Ah, the catch-22 of government secrecy – they refuse to get warrants even from the secret FISA court, which means that there’s no way of knowing who they’re spying on or why they’re doing so. And the fact that they won’t say who the’re spying on means that no one has any standing to challenge that spying in court. What a perfect way to insulate executive actions from all checks and balances. And remember, these bozos who wrap themselves in flag-waving pseudo-patriotism are now arguing that the President should have not only unchecked but uncheckable authority to spy on anyone they choose, by any manner they choose, including American citizens, without complying with the constitution. Can you think of anything more un-American than that?

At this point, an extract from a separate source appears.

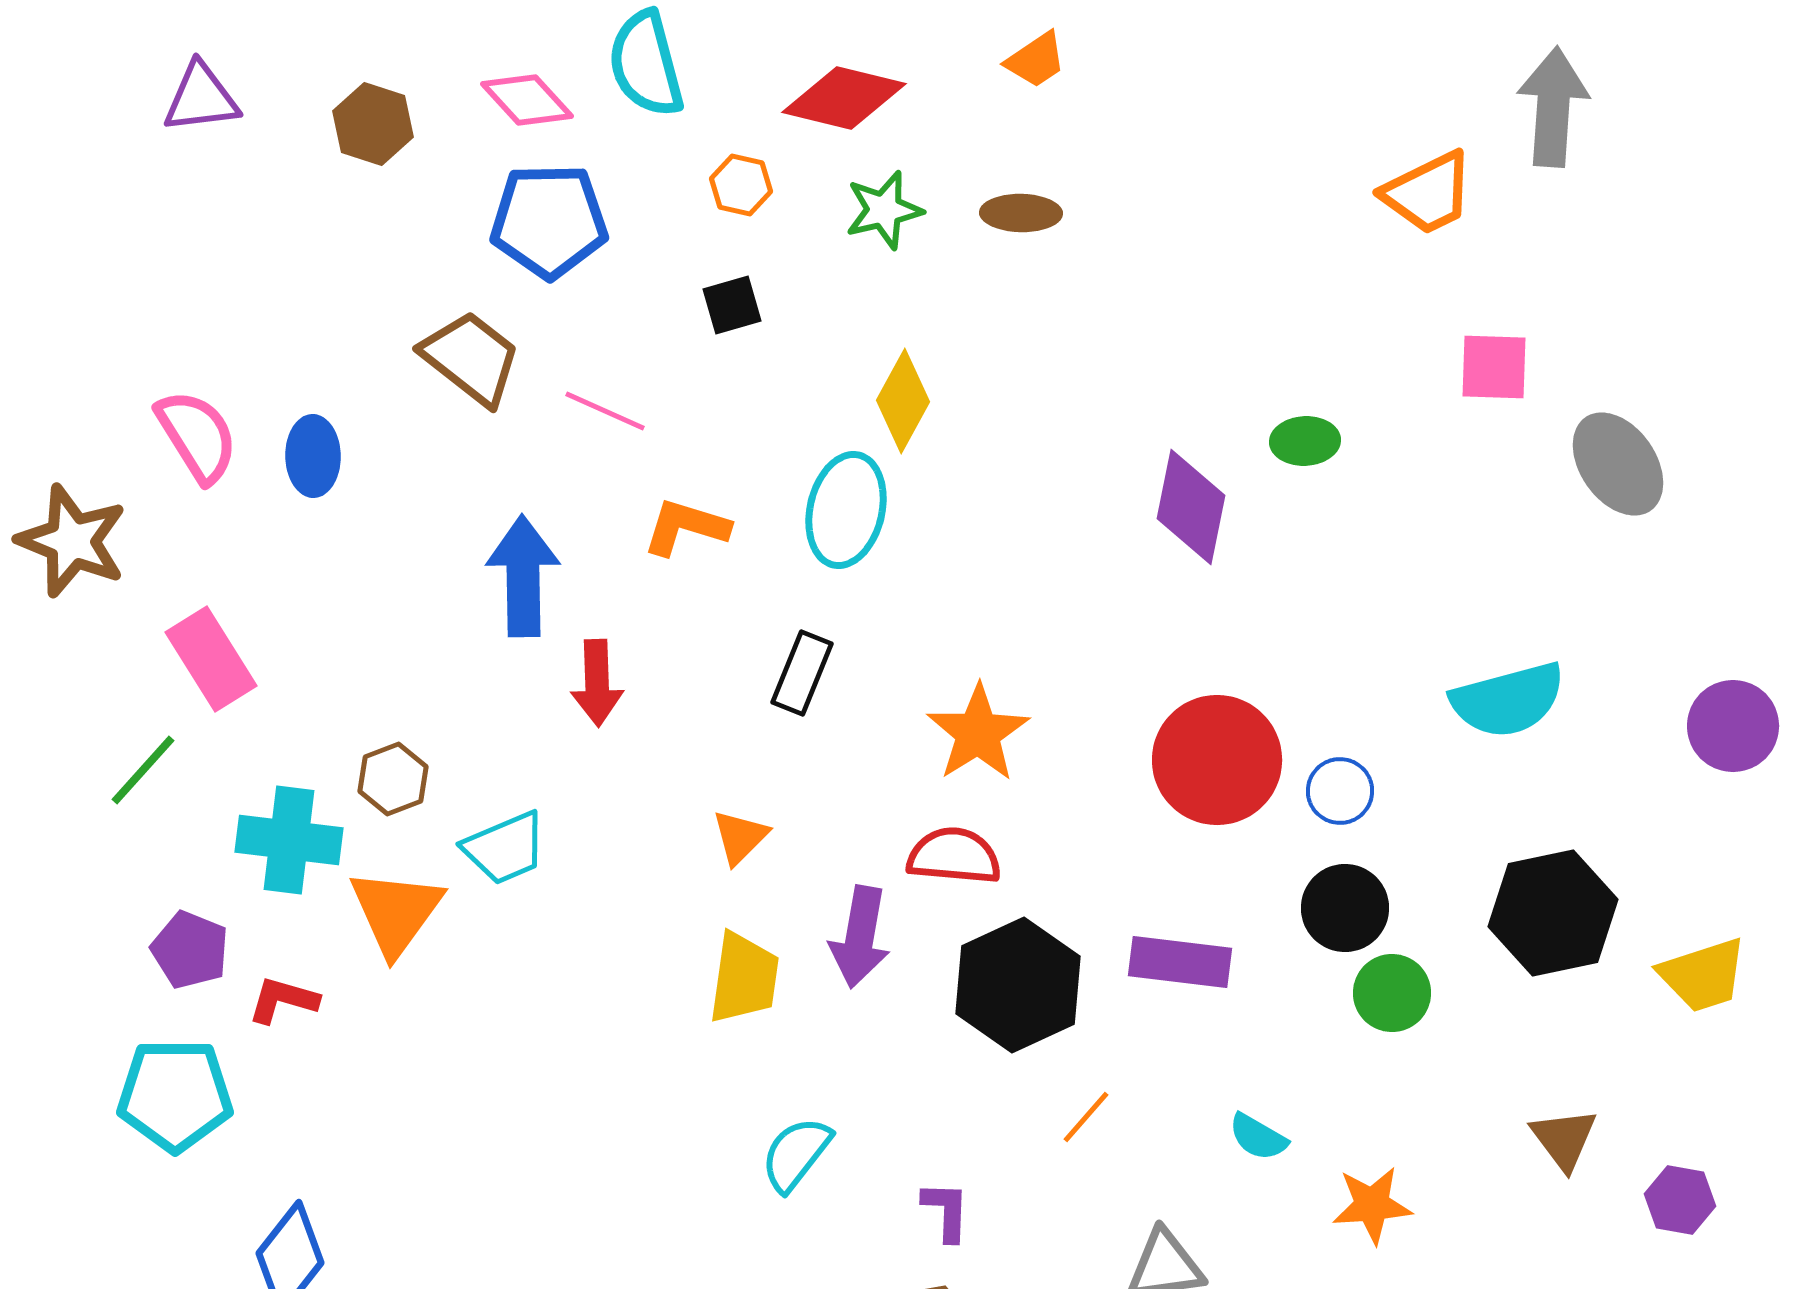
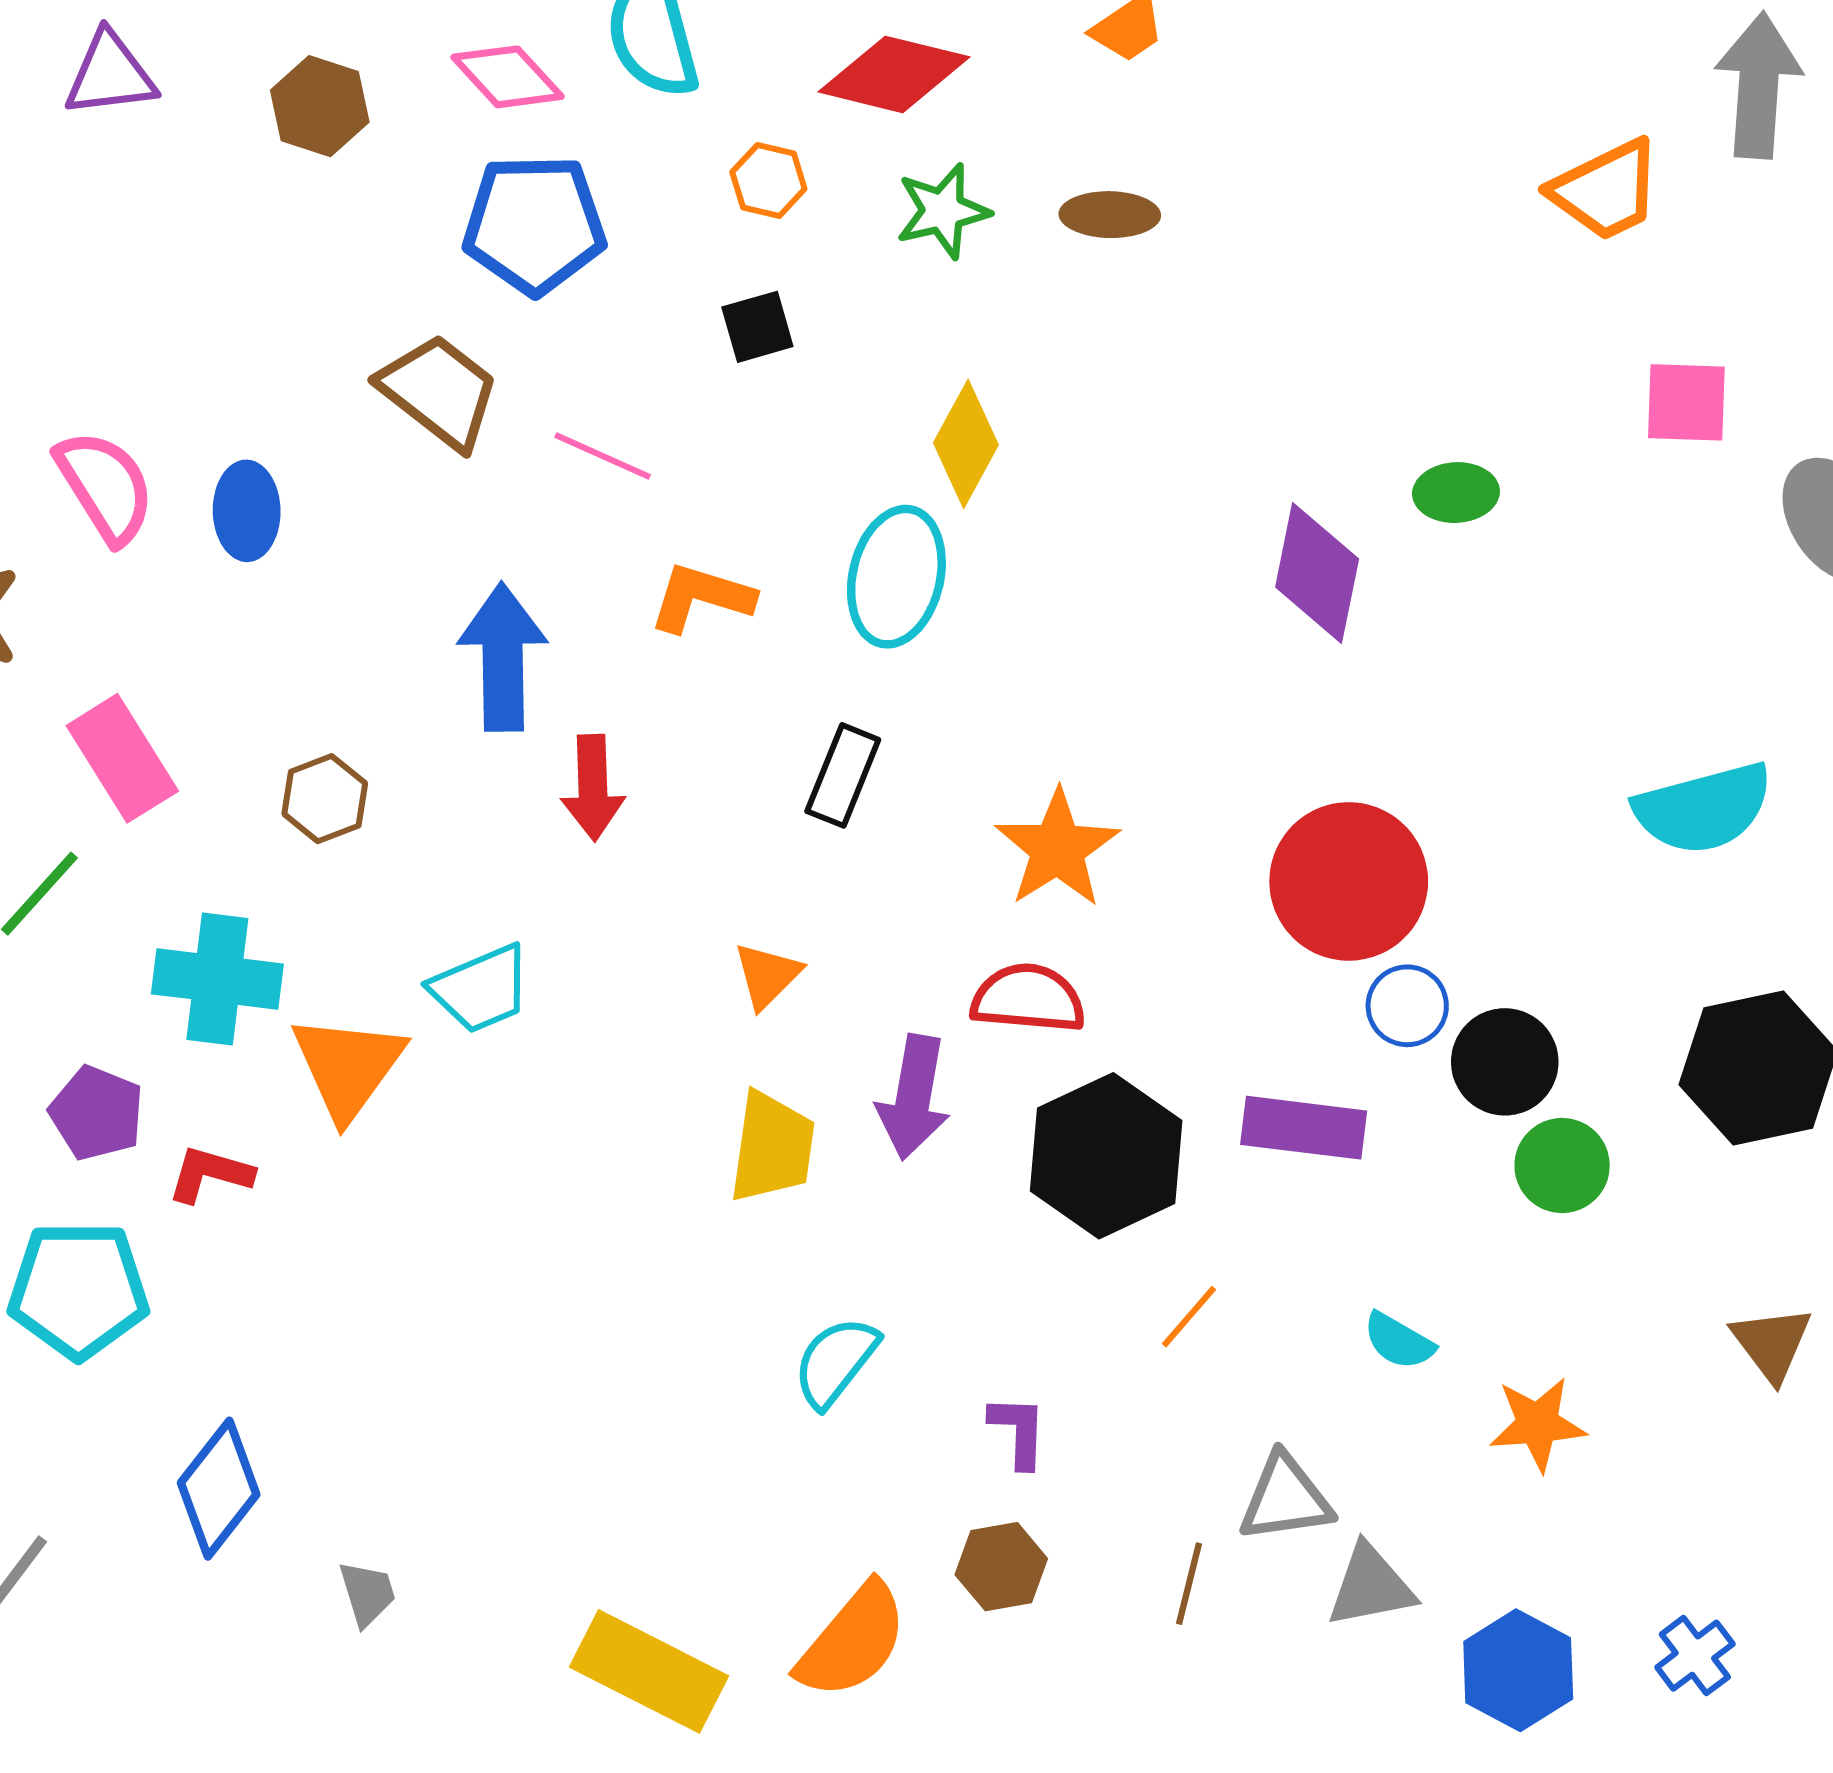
brown hexagon: (393, 779) -> (325, 799), moved
blue circle: (1340, 791) -> (1407, 1006), moved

This Orwellian logic is repeated by the government attorneys, who are demanding that not only does the President have this unchecked authority, but that no court has any authority to even consider the constitutionality of any presidential policy so long as the president says it’s a matter of national security. From the AP article on today’s hearing:
The ACLU said the state-secrets argument is irrelevant because the Bush administration already has publicly revealed enough information about the program for Taylor to rule.
But government attorney Anthony J. Coppolino told the judge that the case cannot be decided based on a “scant public record.”
“This case does not involve easy questions,” he said. “It’s a case that requires a robust factual record.”
Well yes, it does. In order to decide whether the program is or is not constitutional, the court has to know who is being spied on, by what means, and for what purpose. But the administration’s position is that the courts cannot even look at such evidence, even if the court operates in secret (which is why they refuse to go to the FISA court). This isn’t about secrecy. If they wanted to, they could submit for warrants to the FISA court, which has turned down far less than 1/10th of a percent of all warrant requests in its history.
That court operates in secret, so none of the factual information they would have to file to justify their warrant would be made public. The fact that they refuse to do so strongly suggests two things. A) they’re lying when they claim that secrecy is the reason for their policy of ignoring the proper court authorities for issuing warrants for the gathering of foreign intelligence; and B) they know that the facts don’t support a finding of probable cause and thus they won’t get approval of the warrants.
Which means that what they really mean when they say that they can’t lay out the factual record is that they know that record does not meet the constitutional requirement (read the 4th amendment, the standard is in there quite explicitly) for the issuing of such warrants. So the Bush administration’s solution is to simply cut out the FISA court entirely, then claim that no other court is secret enough to review the evidence. It’s a perfect little force field they’ve built up around their policy, a force field that guarantees that no one other than the President himself gets to even look at the matter to decide whether it’s constitutionally legitimate or not. In other words, total executive control with no checks and balances whatsoever.
And then we have other staclueless people like Sean Hackbarth, writing at The American Mind:
Suppose Judge Anna Diggs Taylor agrees with the ACLU and orders the program shut down. Is the ACLU willing to accept responsibility for another terrorist attack on U.S. soil? It’s easy to preen about civil liberties in the abstract when not all the facts are known.
It’s even easier to claim that the other side can’t make their case because they don’t have all the facts while refusing to make the facts known. This is rather like breaking a man’s leg and then criticizing him for walking with a limp.